Items from a dataset:
== == ==
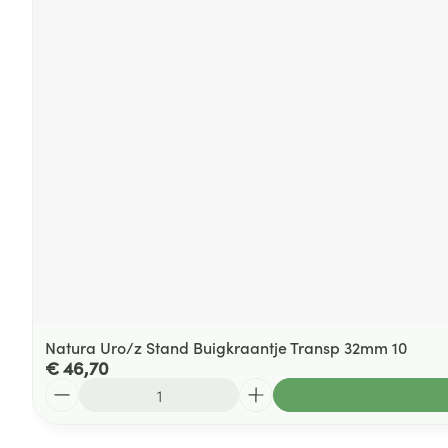
Natura Uro/z Stand Buigkraantje Transp 32mm 10
€ 46,70
Aantal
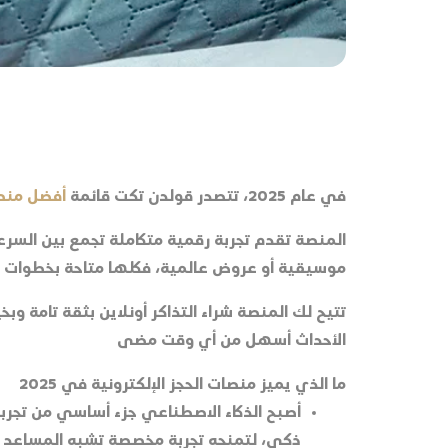
في عام 2025، تتصدر قولدن تكت قائمة
أفضل منصات
المنصة تقدم تجربة رقمية متكاملة تجمع بين السرع
موسيقية أو عروض عالمية، فكلها متاحة بخطوات 
تتيح لك المنصة شراء التذاكر أونلاين بثقة تامة و
الأحداث أسهل من أي وقت مضى
ما الذي يميز منصات الحجز الإلكترونية في 2025
أصبح الذكاء الاصطناعي جزء أساسي من تجربة 
ذكي، لتمنحه تجربة مخصصة تشبه المساعد ا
== == ==
- _PROBLEM DESCRIPTION_: Copy out every line of the data where the word "منصات" occurs.

- _WRITTEN ANSWER_:
أفضل منصات
ما الذي يميز منصات الحجز الإلكترونية في 2025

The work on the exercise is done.